To provide this definitive overview, Hargitai and Pitura have created the open access “International Catalogue of Planetary Maps”, available at http://planetarymapping.org and through the International Cartographic Association’s Commission on Planetary Cartography. The data can be filtered by author, year, country, scale, type and reveal long-term trends in planetary mapping and planetary science activities. Recent web-based map services, such as MoonTrek by NASA/JPL/Caltech or OpenPlanetaryMap’s vector basemap of Mars are organized into layers so that the user can view and analyse planetary surfaces in detail with Geographic Information System (GIS) tools. Most of the maps in the cataloguepresent Mars (40% of all maps) and the Moon (46%) whereas mapping of Venus (5%), Mercury (2%) and the Jovian moons (4%) has produced many less examples. Around 20% of all maps are geologic maps that represent the most complex planetary cartographic analysis.
“Our catalogue is being updated regularly with both newly resurfaced historic maps and new additions. For the future, we plan to add maps that have been published in journal articles and digitize maps that do not yet include GIS formats,” added Hargitai. “We live in a transition period where static maps that characterized the last 400 years may become extinct, replaced by dynamic digital map services and tools. In the digital platforms it is becoming difficult even to define what we consider to be a ‘map’, and not just layers of spatial data. Maps are used for mission planning, surface operation, and post-mission analysis. In the near future, they will be key components of planning and operating new human missions.”
Images
Details of four maps representing planetary maps with different themes, goals and eras. 1647: One of the first detailed telescopic maps of the Moon, with an Earth-like representation (J. Hevelius: Selenographia). 1824: the first segmented lunar map with topographic and albedo details of the Moon, using hachures (W. Lohrman: Topographie der sichtbaren Mondoberflaeche, Dresden). 1960: the first astrogeologic map of the Moon, the Lunar Photogeologic Chart (LPC 58) that introduced stratigraphic methods to planetary mapping (EM Shoemaker, RJ Hackman, USA). 2016: Map of Charon designed for children, representing a new type of outreach maps (A. Gyöngyösi, Hungary).

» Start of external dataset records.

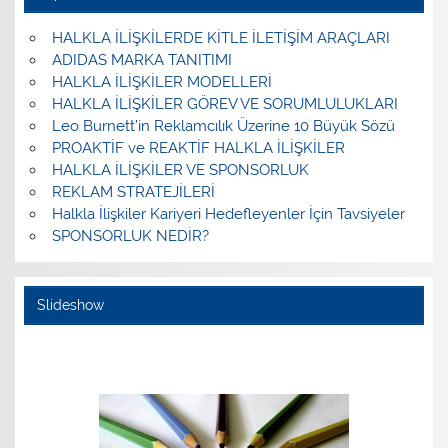
HALKLA İLİŞKİLERDE KİTLE İLETİŞİM ARAÇLARI
ADIDAS MARKA TANITIMI
HALKLA İLİŞKİLER MODELLERİ
HALKLA İLİŞKİLER GÖREV VE SORUMLULUKLARI
Leo Burnett’in Reklamcılık Üzerine 10 Büyük Sözü
PROAKTİF ve REAKTİF HALKLA İLİŞKİLER
HALKLA İLİŞKİLER VE SPONSORLUK
REKLAM STRATEJİLERİ
Halkla İlişkiler Kariyeri Hedefleyenler İçin Tavsiyeler
SPONSORLUK NEDİR?
Slideshow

So if I understand this correctly, It is not that reality has evolved only our perception of reality has changed.
What it actually highlights is the different ways we erroneously have believed scientific “truths” by observation. And that one should never say “science” never settles anything.
Both change.
Just yesterday, I finished reading a fascinating book that opened my appreciation for early astronomy: “The history and practice of ancient astronomy”.
Prior to reading, there were only a few specific events in history I knew anything about - each representing a significant leap: Ptolemy and epicycles, Copernicus and Heliocentricity, and then Newton.
This book filled in ALL the gaps and then some. There was actually quite an evolution from various Babalonians, many more Greeks, before and after Ptolemy... each adding some signifant piece of the puzzle. I was surprised to learn that the ancients 2000 years ago knew about precession and had developed ways to deal with it (for example, the sun precesses a bit in the zodiac, appearing a bit behind the previous place at each successive equinox).
There was indeed a lull in Europe for about 1000 years after Ptolemy that preceeded Copernicus, who in essence was still a Ptolomist... but the real leap to modern astronomy was Keppler, building onto Copernicus with how orbits are ellipsis, and a planet moves faster at perigee, slower at apogee - key to predicting exactly how the planets move and orbit. Newton later added the why of gravitational forces.
Thanks LibWhacker.
So if I understand this correctly, It is not that reality has evolved only our perception of reality has changed.
judging by the 2016 map: It is not that reality has evolved only our intelligence has devolved.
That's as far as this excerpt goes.